曹操扶起蔡文姬,引至席邊,叫她入座。蔡文姬眼裡含著清淚,遵從地坐了下去。
我迎面望去,見到此番情景,心裡也真真是為之高興。又見那蔡文姬端莊之態,嬌美之中卻不似中原的婦人,全無扭捏之態。心中不免也升起結交之心。
曹丕適時站起,笑言道,“早聞蔡文姬才名,不想其間叫那蠻人趁我中原大亂擄了去,現如今,大王恩德澤被,令文姬歸漢,是我大漢百姓之福!”
一言冠冕堂皇,氣勢卓爾。朝臣俯首大拜齊呼,“大王恩德澤被,是大漢百姓之福!”
卻聽嗡嗡的餘聲未盡,便聽見曹植笑道,“不錯,況且早聞大學者蔡邕的才名,可想而知,文姬歸漢,將也是我漢書得以傳承,終是不朽之功!”
曹操開懷大笑,“不錯不錯!阿琰慧智蘭心,家中幾千卷藏書爛熟於心,可憐我朝多著盡是毀於戰火,如今阿琰在此,無怕矣!”
又不知哪位臣子笑言道,“聞
蔡文姬博學有才辨,又妙於音律。當年與大王亦是知音。時隔數十載,可否再聽得蔡文姬的歌聲?”
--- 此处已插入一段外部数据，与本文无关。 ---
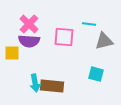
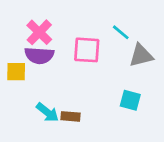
cyan line: (89, 24) -> (121, 32), turned 32
cyan arrow: (35, 83) -> (47, 112), turned -42
brown rectangle: (52, 86) -> (70, 116), size x0.6

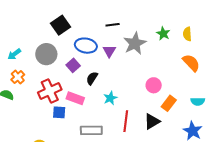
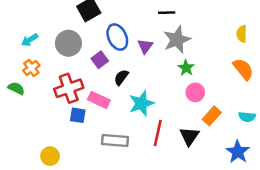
black line: (113, 25) -> (167, 13), moved
green star: (163, 34) -> (186, 68), moved
blue ellipse: (86, 46) -> (117, 37), turned 50
cyan star: (110, 98) -> (141, 103), size x1.5
black triangle: (152, 121) -> (189, 136), turned -30

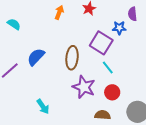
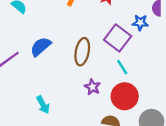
purple star: (84, 87) -> (92, 87), size x0.6
red circle: (112, 92) -> (125, 96), size x1.5

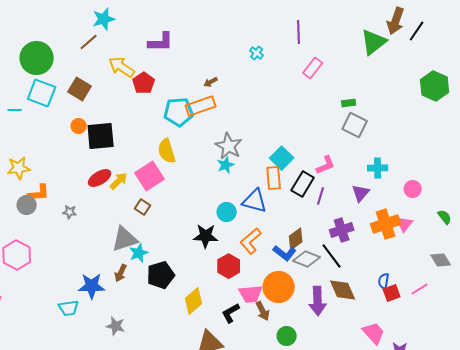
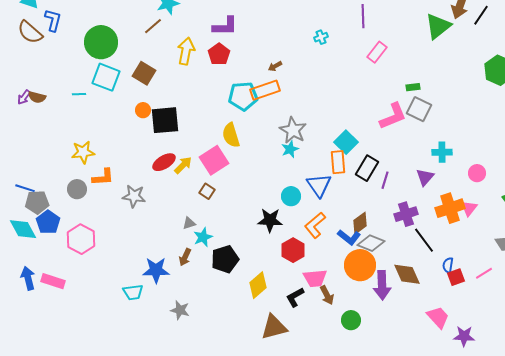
cyan cross: (257, 53) -> (321, 37), turned 32
yellow arrow: (122, 67) -> (186, 51), turned 68
red pentagon: (144, 83) -> (219, 54), moved
pink L-shape: (326, 165) -> (393, 116), moved, size x1.4
blue triangle: (255, 201) -> (319, 185), turned 40
gray circle: (27, 205) -> (77, 189), moved
gray star: (70, 212) -> (134, 196), size x1.6
gray triangle: (125, 239) -> (189, 223), size x0.5
black line: (332, 256) -> (424, 240), moved
orange circle: (279, 287) -> (360, 265), moved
一言畢,四下皆安靜下來,轉臉望去,卻見重臣之中,有一中年上下的文臣,青衫已舊,想是喝了酒的緣故,面色有些潮紅,雙目水蓮,望向蔡文姬。
只見寂靜之中,蔡文姬不慌不忙,盈盈站起,喚過小廝,那了一竹笳在手上,聲音渾厚卻是動聽的,“文姬在蠻荒之地,日夜思念故土,做夢也想著回來。數十載別無他想,只在那學得這胡笳,至於此,便獻醜了。”
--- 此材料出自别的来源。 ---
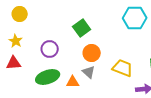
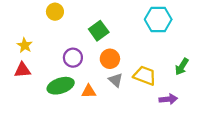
yellow circle: (20, 14) -> (55, 12), moved
purple circle: (50, 49) -> (73, 58), moved
gray triangle: (89, 72) -> (116, 80), moved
曹操深深望著那方身影,大讚,“好!今日,便聽聽這胡音!”
蔡文姬既得允准,便執笳於前,一邊長袖垂地,孤立一旁,還未來得及等待,便聞清脆的胡笳聲起,跟著蔡文姬便應聲唱起:
荒原寒日嘶胡馬,萬里雲山歸路退。
矇頭霜霞冬和夏,滿目牛羊風捲沙。
傷心竟把胡人嫁,忍恥偷生計已差。
月明孤影氈廬下,何處雲飛是安家。
身歸國兮兒莫知隨,心懸懸兮長如飢。
四時萬物兮有盛衰,惟有愁苦兮不暫移。
山高地闊兮見汝無期,更深夜闌兮夢汝來斯。
夢中執手兮一喜一悲,覺後痛吾心兮無休歇時。
十有四拍兮涕淚交垂,河水東流兮心是思。
歌聲不絕,綿延至此,一聲長謂,戛然而止。細品之,十八句,句句深情;十八事,十八情,十八句句言出那一方土地上異國女子的慼慼悲悲。
歌聲忽止,庭上也是又復寂寂。仍是那一方的文臣嘆道,“好一個胡笳十八拍!董祀歎服!”
只見蔡文姬雙目含淚,盈盈若滴落下來一般,臉上又是諸般的剛毅堅定,她款款相拜,道,“此曲正是‘胡笳十八拍’……”
以我看去,仿若她身後正是茫茫大漠戈壁,蠻荒得失了生命的色彩。卻覺得眼前的女子,其實“琰”字要好一些,文雅而不露聲色,像靜態的仕女寫意:王字旁是披風,炎字是舒捲的袍襟——她站立著,不露聲色,身後風沙不掩其高華。
蔡琰。不禁暗自下定,這女子當真不簡單,叫我心中深深欽佩不已。
環顧而去,卻見貂蟬竟也在席列之上,也是注目那方清影,妙目漣漣。
不禁感嘆,亂世紅顏,如今這屋裡盡是齊全了。